Permalink to Craig Wright Says Bitcoin SV Targets Enterprise Solutions to Spark Major Adoption: Tom Lee Crypto Edition

Permalink to Craig Wright Says Bitcoin SV Targets Enterprise Solutions to Spark Major Adoption: Tom Lee Crypto Edition

In a sweeping interview on the creation of Bitcoin and the purpose of Bitcoin SV, the ninth-largest cryptocurrency by market cap, Bitcoin bull Thomas Lee, head researcher at Fundstrat Globabl Advisors and the host of 3 Points TV, sits down with BSV supporters Craig Wright and Jimmy Nguyen to explore their views on how the ecosystem will eventually attract billions of users.

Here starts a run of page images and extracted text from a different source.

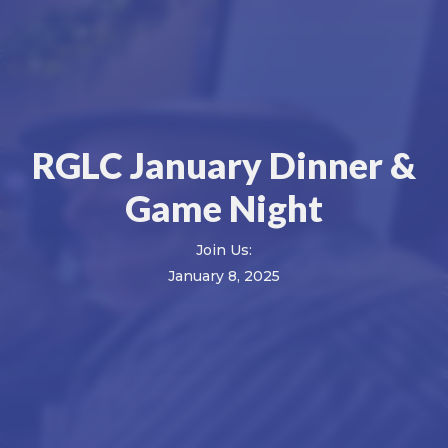
RGLC January Dinner &
Game Night
Join Us:
January 8, 2025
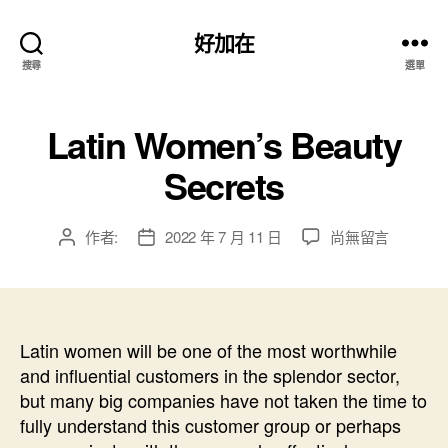
好加在
搜尋
選單
Latin Women’s Beauty
Secrets
在
作者:
2022 年 7 月 11 日
尚無留言
文
文
〈Latin
章
章
Women’s
作
發
Beauty
者
佈
Secrets〉
日
中
Latin women will be one of the most worthwhile
期
and influential customers in the splendor sector,
but many big companies have not taken the time to
fully understand this customer group or perhaps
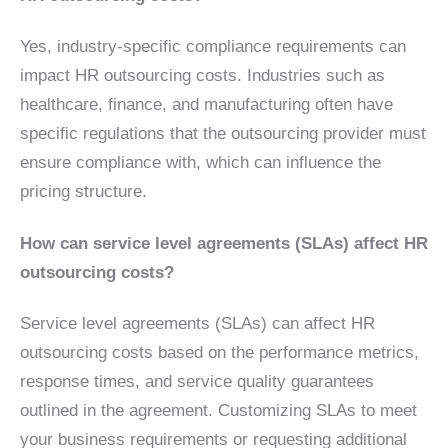
Yes, industry-specific compliance requirements can
impact HR outsourcing costs. Industries such as
healthcare, finance, and manufacturing often have
specific regulations that the outsourcing provider must
ensure compliance with, which can influence the
pricing structure.
How can service level agreements (SLAs) affect HR
outsourcing costs?
Service level agreements (SLAs) can affect HR
outsourcing costs based on the performance metrics,
response times, and service quality guarantees
outlined in the agreement. Customizing SLAs to meet
your business requirements or requesting additional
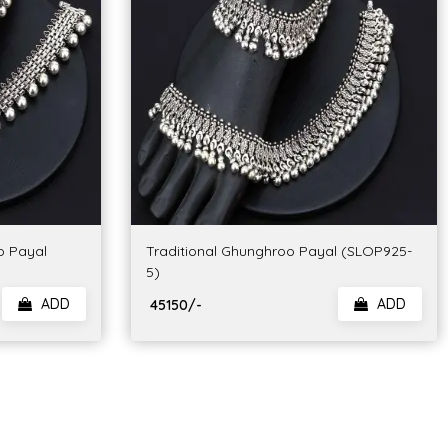
o Payal
Traditional Ghunghroo Payal (SLOP925-
5)
ADD
ADD
₹ 45150/-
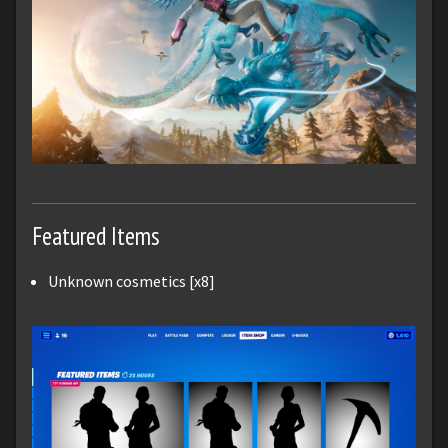
Featured Items
Unknown cosmetics [x8]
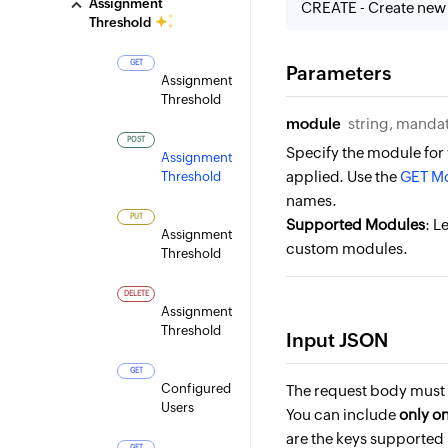
Assignment
CREATE - Create new
Threshold
GET
Parameters
Assignment
Threshold
module
string, manda
POST
Specify the module for
Assignment
applied. Use the
GET Mo
Threshold
names.
PUT
Supported Modules
: L
Assignment
custom modules.
Threshold
DELETE
Assignment
Threshold
Input JSON
GET
Configured
The request body must 
Users
You can include
only o
are the keys supported 
GET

Wright is the self-proclaimed inventor of Bitcoin and the president of nChain, a research and development company involved in Bitcoin and blockchain technologies. Together with Nguyen, head of the new global Bitcoin Association, which is focused on Bitcoin SV, Wright says he’s positioning the digital asset to stimulate real adoption on the enterprise level and in terms of consumer payments.

According to Wright,

“When I first actually envisioned and created Bitcoin, the whole goal was to allow micro payments, to allow business use… A lot of people out there saw a different aspect of what was in Bitcoin. Right back from arguments I had online with people in 2008 where they were saying, ‘It’s not decentralized enough the way you want it.’ Basically, the original idea I had allowed business. It allowed commerce and that was really what it was about.”

But over the years, Wright says, various ambitions got tacked on, shifting the original premise from a peer-to-peer payment system to something else.

“A lot of people have this other idea of anti-Wall Street, of anti-finance, and they want to have everyone having their own node, and all this sort of stuff. So it’s really become the battle of my original design versus some alternative design, then coupled with this overlay of ‘digital gold’ or something.”

To attract enterprises that can trigger major network effects, Wright says they’ve been working on solutions such as EDI (electronic data interchange), to automate entire supply chains, drastically reducing the cost of business.

Says Wright,

“If you can reduce the cost of business, then people don’t really see the plumbing but it has a massive on-flow effect.”